Carrier / Level- Sets the volume of the incoming carrier signal, aka, the signal that gets modulated. If the instrument version is being used, the carrier signal will be the onboard synthesizer; if the FX version is used, the carrier signal will be the audio on the DAW track (or real-time live audio routed to that DAW track).

By its nature, a vocoder is a subtractive synthesizer - that is, it applies numerous filters to the carrier that constantly remove sections of the audio spectrum. Because of this, it's best to use a carrier signal with a dense harmonic spectrum - sawtooth waves are used most frequently because of their rich even-order harmonics. Square and pulse also make good carrier tones, and Rackmode Vocoder's unique "glottal" wave excels at creating realistic vocalesque tones. Conversely, we don't recommend using dull or excessively thin sounds as carrier signals.

Hiss & Buzz

One caveat of vocoders is that they don't reproduce non-pitched sibilant sounds very well (i.e., anything with an "S" sound). These S sounds lie at the top of the audible frequency range, and they're very important for intelligibility (feel free to make a drinking game out of the use of the word intelligibility in this manual).

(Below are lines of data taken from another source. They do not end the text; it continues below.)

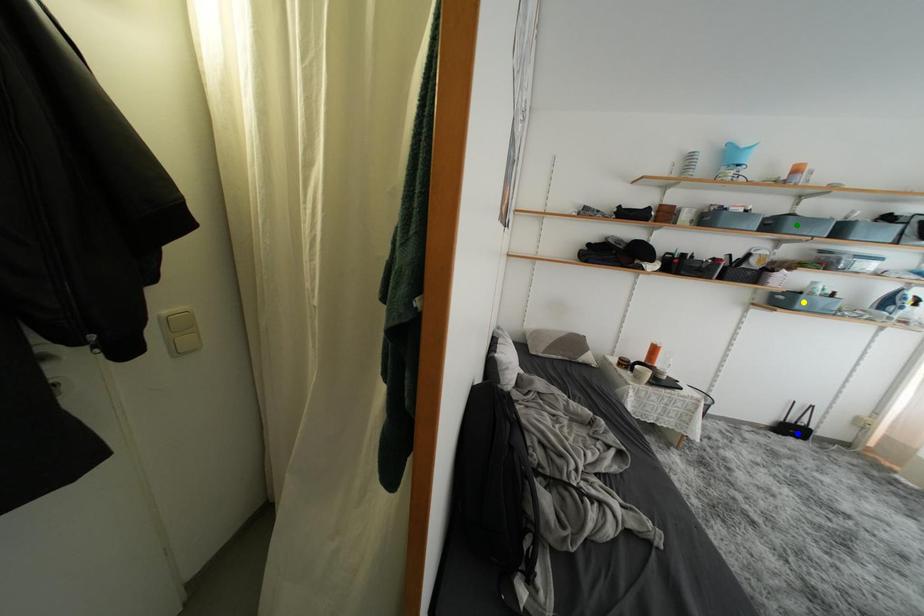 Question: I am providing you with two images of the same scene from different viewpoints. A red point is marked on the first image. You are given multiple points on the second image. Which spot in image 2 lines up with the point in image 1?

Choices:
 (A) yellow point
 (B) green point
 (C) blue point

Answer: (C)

There are two ways vocoders compensate for this:

  • The modulator signal is run through a steep highpass filter and this signal triggers a highpass filtered white noise generator to "fill in" the S frequencies.

  • The modulator signal is run through a steep highpass filter, leaving only the very highest "hissy" parts of the signal. This highpassed direct modulator signal (typically a microphone) then bypasses the main vocoder bandpass filter band and is mixed directly into the vocoder's master output.

The original made use of both of these techniques. Non-pitched sibilants are referred to as hiss, whereas pitched "body" sounds are referred to as buzz. The clever bit (as our English friends say) is that the vocoder automatically detects whether the incoming modulator audio is non-pitched hiss sound, or a pitched buzz sound, and instantaneously switches between these signals, resulting in excellent intelligibility and overall fidelity. This switching is always active, with the current signal mode displayed by the green and red LEDs adjacent to the Hiss and Buzz mode switch positions. There a couple of controls that enable, disable, and set the mix level of each component:

Switched/Direct - 5080-15000 Hz- When in the Switched (left) position, only the highpassed white noise signal is heard when S sounds are detected in the modulator signal (i.e. green Hiss LED is glowing)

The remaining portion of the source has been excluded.